The whole antiinflammatory c-reactive-protein story about the drug only came up after it was already on the market. The marked differences between it and the other statins, which I have to assume at this point are real, are a pleasant surprise to everyone involved. Warner-Lambert (and then Pfizer) thought it was a better compound, but not to this degree or for these reasons, I’l bet. I’d say that this is another argument for having multiple drugs in the same category. We don’t, and can’t, know everything that they’ll do.

2 comments on “Me Too, Part Two”

  1. John Johnson says:

    I think the most important argument for having multiple drugs in the same category is that people and their bodies do the darndest things. Some people may not respond to Zocor but may respond beautifully to Lipitor. Or they may experience less muscle weakness under Crestor.

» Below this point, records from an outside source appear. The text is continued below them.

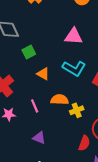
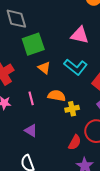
green square: (29, 52) -> (33, 44), size x1.6

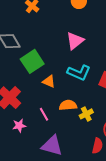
pink triangle: (80, 35) -> (75, 41), turned -36
purple triangle: (31, 131) -> (52, 146), size x1.6

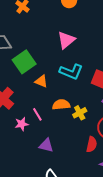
pink star: (19, 126) -> (22, 124), moved
purple triangle: (52, 146) -> (46, 145), size x0.7

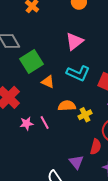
pink line: (37, 114) -> (45, 122), moved
purple triangle: (46, 145) -> (76, 162), moved, turned 35

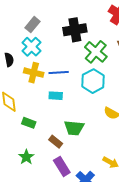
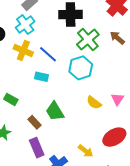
blue line: (59, 73) -> (48, 54), turned 36
green trapezoid: (74, 128) -> (55, 111), turned 45

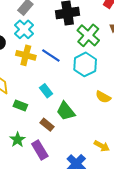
cyan rectangle: (42, 77) -> (46, 91), moved, turned 48
purple rectangle: (37, 148) -> (40, 150), moved

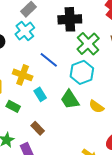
yellow cross: (26, 55) -> (23, 75), moved
green trapezoid: (66, 111) -> (70, 100), moved

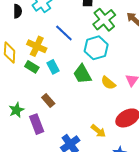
green rectangle: (13, 106) -> (32, 67), moved

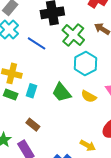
blue line: (64, 33) -> (37, 43), moved
cyan hexagon: (96, 48) -> (85, 63), moved
cyan rectangle: (53, 67) -> (31, 91), turned 56

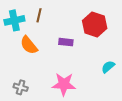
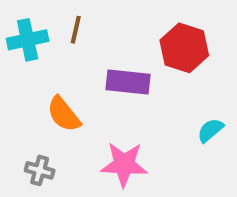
purple rectangle: (66, 42) -> (128, 82), size x1.5
orange semicircle: (29, 45) -> (64, 114), moved

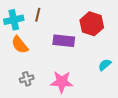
orange semicircle: (64, 114) -> (20, 45), moved
gray cross: (40, 170) -> (27, 79), moved, turned -32

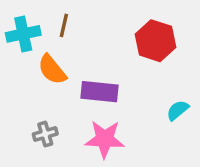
purple rectangle: (64, 41) -> (100, 92), moved
orange semicircle: (20, 45) -> (52, 70), moved

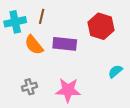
purple rectangle: (100, 92) -> (65, 44), moved

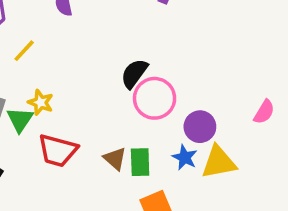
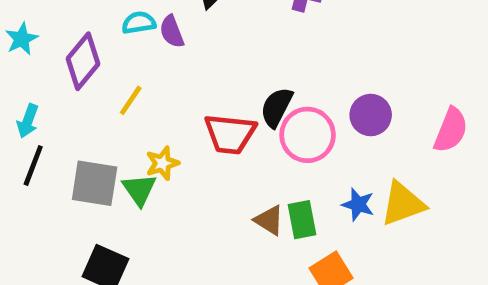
yellow star: (41, 102) -> (162, 163), turned -30
pink semicircle: (264, 112) -> (451, 130), size x1.4
purple circle: (200, 127) -> (371, 115), moved
red trapezoid: (58, 151) -> (230, 134), moved

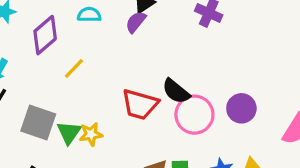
purple semicircle: (172, 32) -> (136, 22), moved, turned 50
black semicircle: (277, 107) -> (176, 91), turned -88
yellow star: (162, 163) -> (91, 134), moved

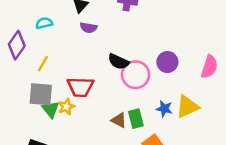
purple semicircle: (136, 22) -> (88, 28), moved, turned -105
red trapezoid: (140, 104) -> (80, 87), moved
gray square: (38, 123) -> (41, 94), moved

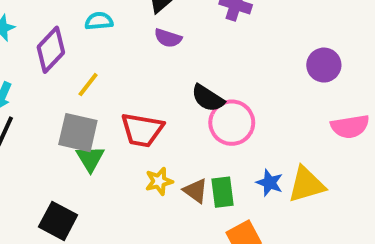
purple circle: (167, 62) -> (324, 65), moved
pink semicircle: (209, 67) -> (350, 126), turned 55
yellow star: (66, 107) -> (159, 181), moved

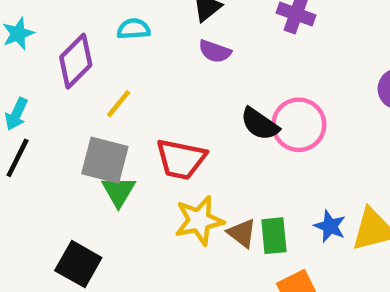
pink circle: (232, 123) -> (299, 125), moved
yellow star: (159, 181) -> (199, 221), size x1.5

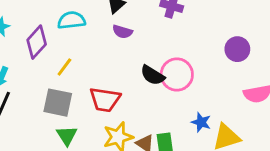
cyan semicircle: (134, 29) -> (71, 20), size x1.4
green triangle: (119, 191) -> (67, 136), moved
blue star: (330, 226) -> (201, 122), moved

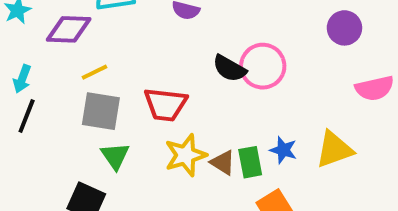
purple diamond: (37, 42) -> (69, 29), turned 52
yellow line: (64, 67) -> (94, 72), moved, turned 30
blue star: (201, 122) -> (283, 150), moved

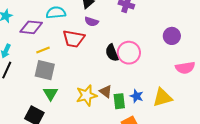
black semicircle: (229, 68) -> (112, 53), turned 36
red trapezoid: (165, 104) -> (74, 39), moved
brown triangle: (223, 162) -> (106, 91), moved

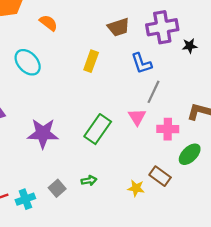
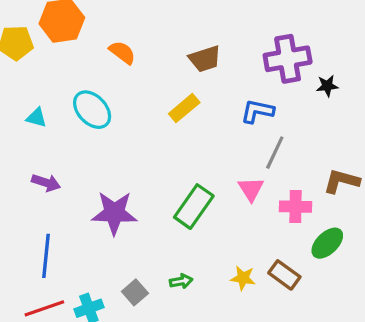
brown trapezoid: (118, 27) -> (205, 59), moved
yellow rectangle: (91, 61) -> (184, 108), turned 30
blue L-shape: (141, 63) -> (257, 111), turned 120
yellow star: (136, 188) -> (243, 278), moved

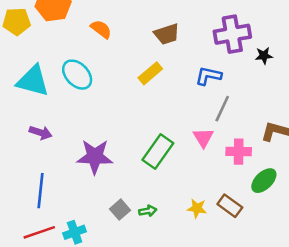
cyan triangle: (36, 118) -> (33, 81), size x2.0
gray square: (135, 292) -> (120, 210), moved

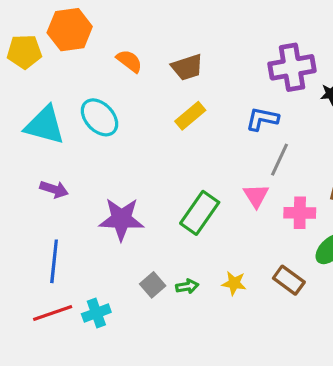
brown trapezoid: (167, 34) -> (187, 67), moved
yellow star: (197, 208) -> (234, 283), moved

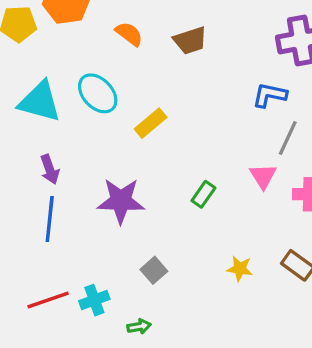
yellow rectangle: (190, 116) -> (151, 123), moved
purple arrow: (54, 189) -> (50, 169), turned 52
green rectangle: (200, 213) -> (203, 194), size x0.6
blue line: (54, 261) -> (50, 219), moved
green arrow: (187, 286) -> (139, 327), moved

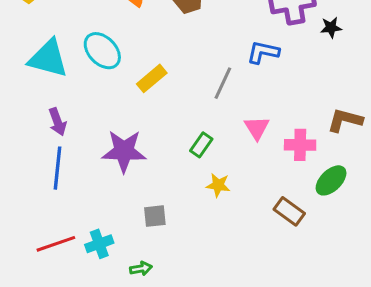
gray line: (288, 138) -> (223, 83), moved
yellow star: (240, 269) -> (218, 185), moved
gray square: (154, 270) -> (155, 216), turned 35

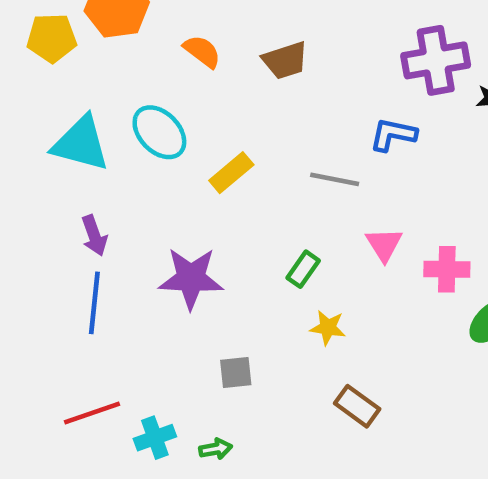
gray line: (223, 83) -> (335, 179), turned 76
brown rectangle: (289, 211) -> (357, 406), moved
cyan cross: (99, 244) -> (155, 438), moved

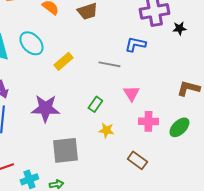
pink cross: (447, 269) -> (148, 121), moved
gray square: (236, 373) -> (65, 150), size x1.8
brown rectangle: (357, 406) -> (137, 160), moved

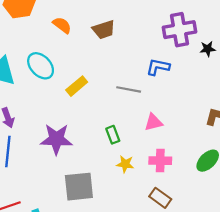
pink triangle: (131, 93) -> (153, 122), turned 48
green rectangle: (95, 104) -> (113, 135), turned -56
pink cross: (148, 121) -> (160, 161), moved

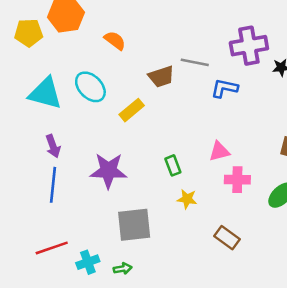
brown trapezoid: (104, 30) -> (161, 77), moved
gray line: (129, 89) -> (195, 62), moved
pink cross: (160, 161) -> (237, 180), moved

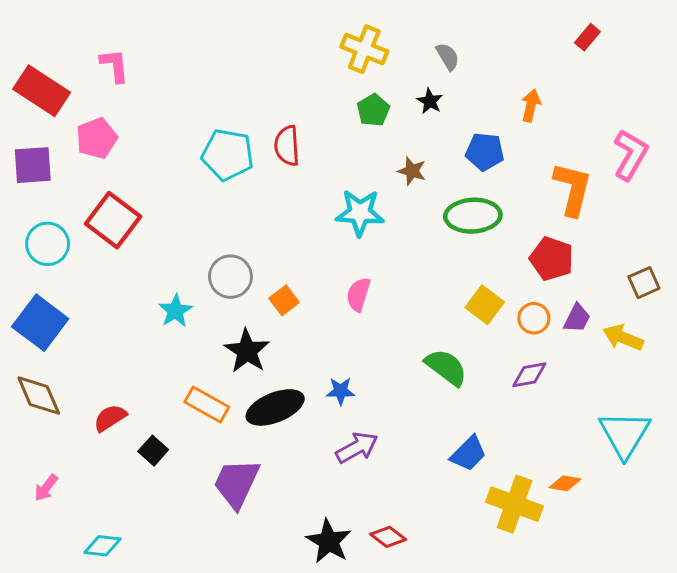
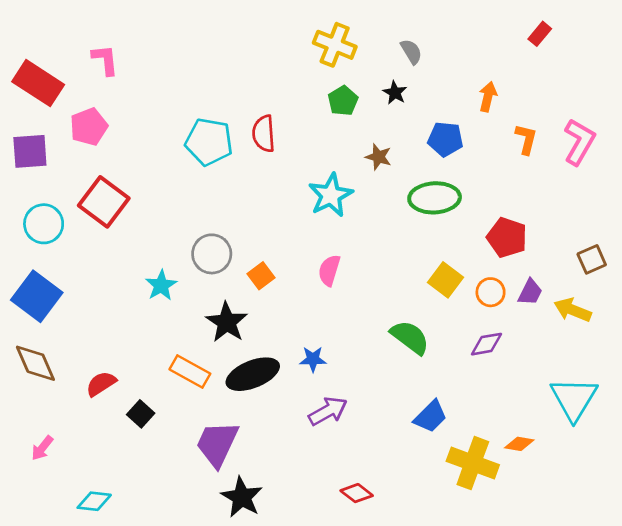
orange L-shape: (573, 189) -> (526, 139), moved, size x0.6
cyan star: (360, 213) -> (331, 195), turned -30
black star: (329, 541) -> (242, 497), moved

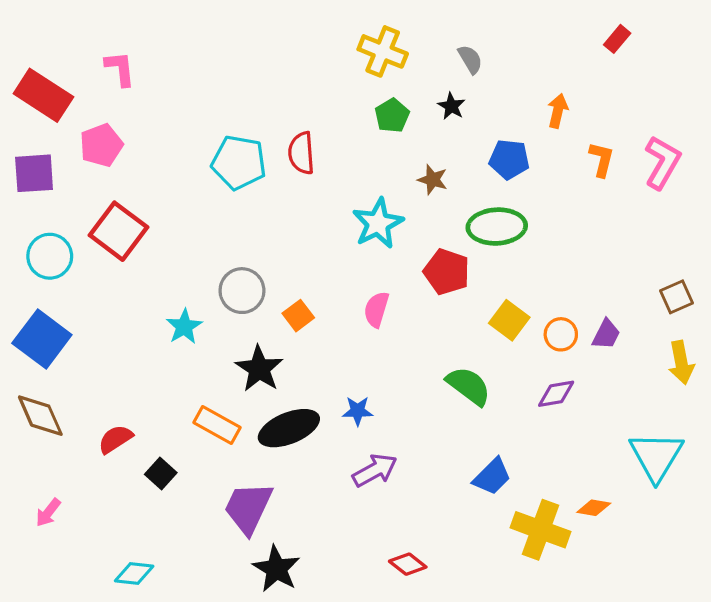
red pentagon: (507, 237) -> (447, 272), moved
yellow arrow: (573, 310) -> (681, 362), moved, turned -123
cyan diamond: (94, 501) -> (134, 573), moved

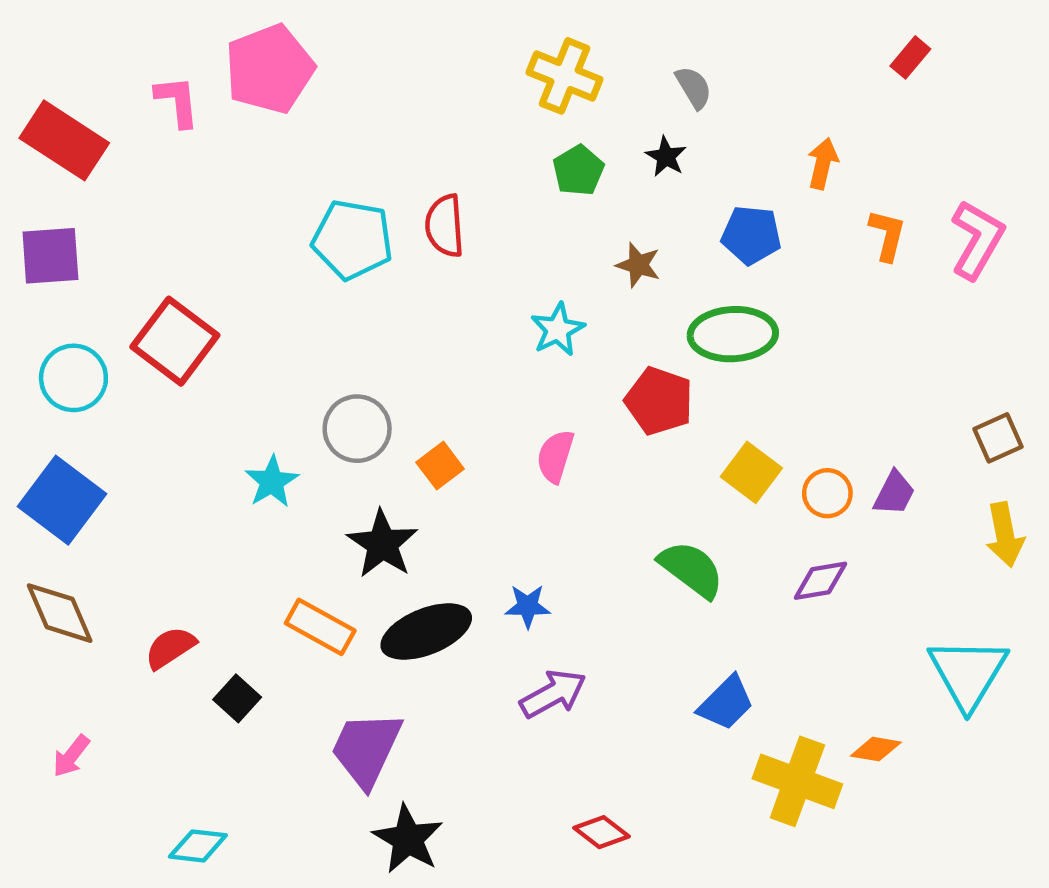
pink pentagon: (101, 145) -> (269, 69), moved, size x1.4
cyan star: (378, 223) -> (558, 330), size x0.7

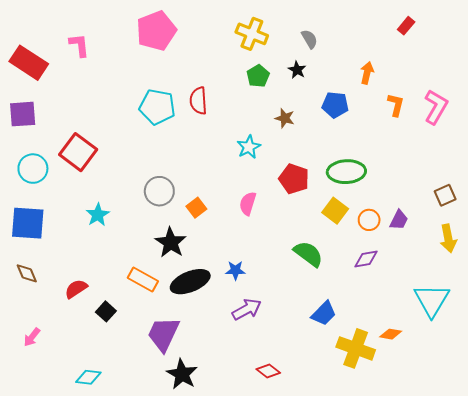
pink pentagon: (269, 69) -> (156, 31), moved
green ellipse: (733, 334) -> (346, 172), moved
cyan star: (272, 482) -> (98, 215), moved
blue square: (62, 500) -> (28, 223), turned -33
brown diamond: (60, 613) -> (27, 273), size x0.7

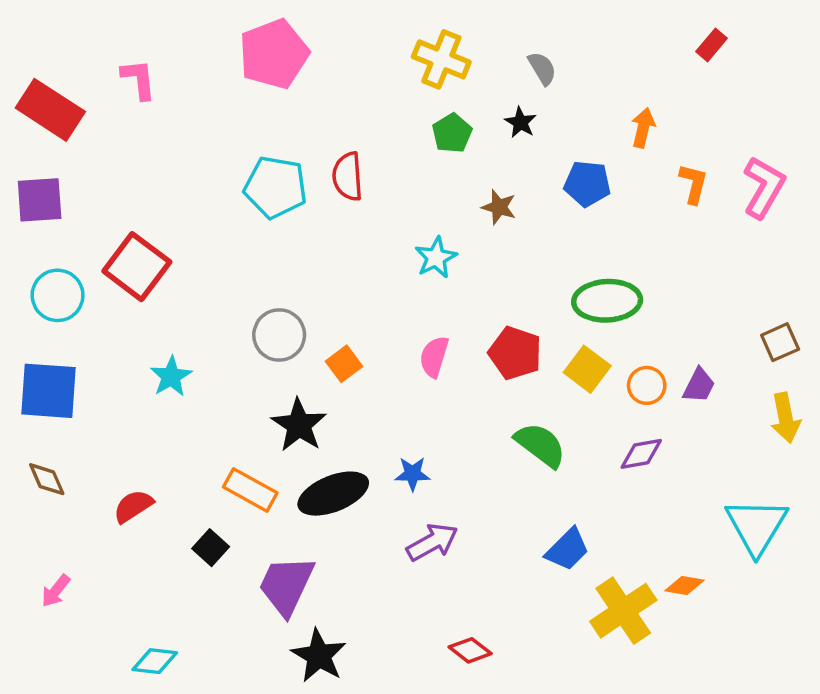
red pentagon: (294, 179) -> (515, 353), moved
black square: (106, 311) -> (211, 548), moved
yellow cross: (356, 348) -> (623, 611), turned 36

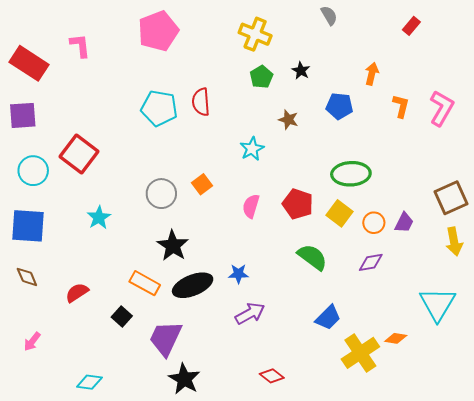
gray semicircle: (542, 68) -> (329, 15), moved
brown square: (780, 342) -> (451, 198), size x1.5
orange square: (344, 364) -> (202, 184), moved

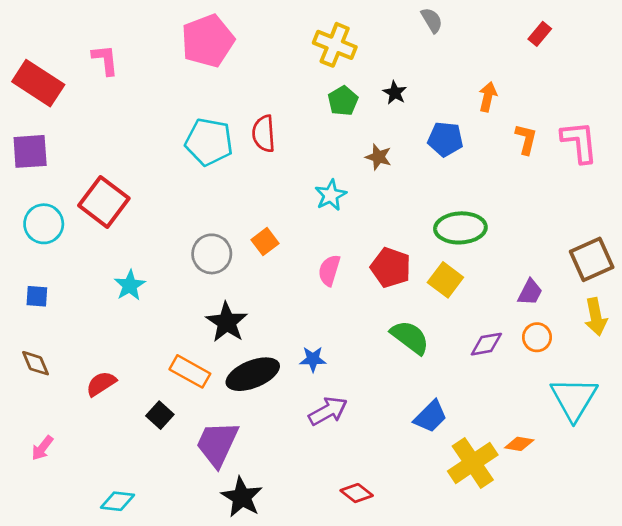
pink L-shape: (442, 108) -> (579, 142), turned -36
orange circle: (374, 223) -> (537, 337), moved
blue square: (28, 226) -> (37, 296), size x0.5

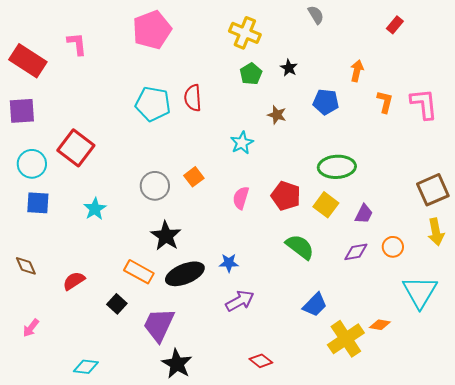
purple trapezoid: (530, 292) -> (364, 214), moved
blue square: (37, 296) -> (38, 203), moved, size x1.4

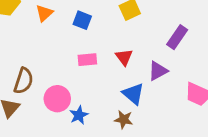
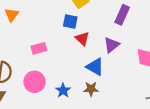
blue square: (82, 20) -> (70, 22), moved
pink rectangle: (87, 60) -> (39, 48), moved
blue star: (79, 115) -> (63, 90), moved

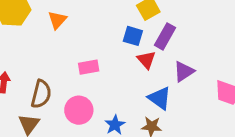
purple rectangle: (122, 15) -> (165, 36), moved

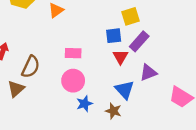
blue square: (133, 36) -> (114, 36), turned -35
pink circle: (79, 110) -> (73, 81), moved

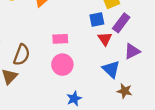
blue star: (84, 104) -> (74, 99), moved
brown star: (113, 111) -> (125, 91), moved

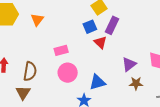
purple triangle: (132, 51) -> (129, 64), moved
blue triangle: (111, 69) -> (97, 82), moved, turned -48
brown star: (125, 91) -> (136, 83), moved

    Clinical trials attempt to control outside influences as well as necessary. Clinical practice is much different, and the focus is different. The analysis of clinical trials focuses on populations and subpopulations, while clinical practice focuses on individuals. The fact of the matter is that data from clinical trials only suggest trends, and when we apply this knowledge to an individual, the best we can do is hope the trend holds up. But the rate of metabolism and other factors mitigate the response (desired and otherwise), and having many choices is better than saying, “Well, you have a choice: high cholesterol or muscle weakness.”

  2. jeet says:

    not to mention price competition. multiple drugs in the same category allow insurance companies to bargin with manufacturers to get a better deal. the drug with the better pricing gets the more favorable tiering status.
    drugs with no effective competition have very strong pricing power. recently medicare enacted some very deep price cuts in certain single source drugs (see epogen) due to the realization that there is no other way to constrain price. granted these cuts were in response to the difference in price between the open market and what medicare usually pays, but the magnitude of the cuts gives medicare favorable pricing compared to private insurance in these instances.